State how many lines in the following entries hold the word "buchen". The reply is that number only.

--- MATERIALS PROVIDED ---

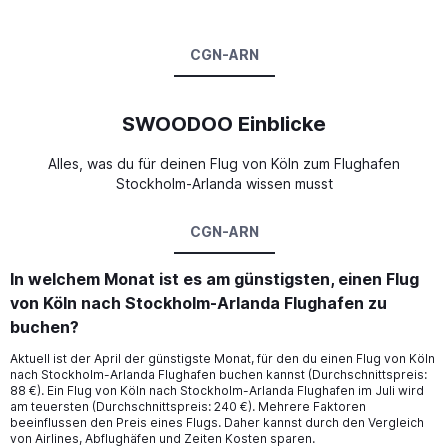
CGN-ARN
SWOODOO Einblicke
Alles, was du für deinen Flug von Köln zum Flughafen
Stockholm-Arlanda wissen musst
CGN-ARN
In welchem Monat ist es am günstigsten, einen Flug
von Köln nach Stockholm-Arlanda Flughafen zu
buchen?
Aktuell ist der April der günstigste Monat, für den du einen Flug von Köln
nach Stockholm-Arlanda Flughafen buchen kannst (Durchschnittspreis:
88 €). Ein Flug von Köln nach Stockholm-Arlanda Flughafen im Juli wird
am teuersten (Durchschnittspreis: 240 €). Mehrere Faktoren
beeinflussen den Preis eines Flugs. Daher kannst durch den Vergleich
von Airlines, Abflughäfen und Zeiten Kosten sparen.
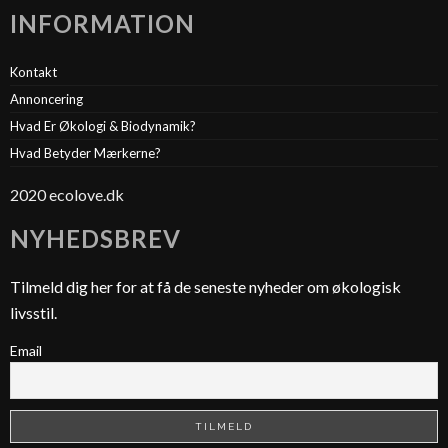
INFORMATION
Kontakt
Annoncering
Hvad Er Økologi & Biodynamik?
Hvad Betyder Mærkerne?
2020 ecolove.dk
NYHEDSBREV
Tilmeld dig her for at få de seneste nyheder om økologisk
livsstil.
Email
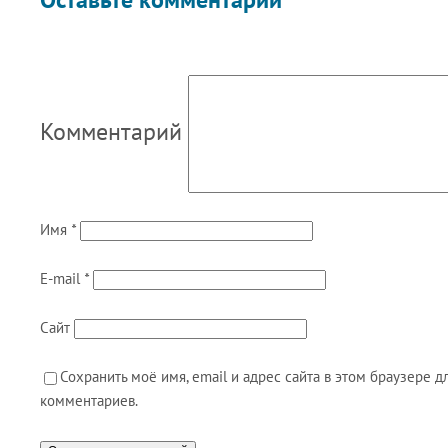
Комментарий
Имя
*
E-mail
*
Сайт
Сохранить моё имя, email и адрес сайта в этом браузере
комментариев.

---

_EXERCISE RESPONSE_
2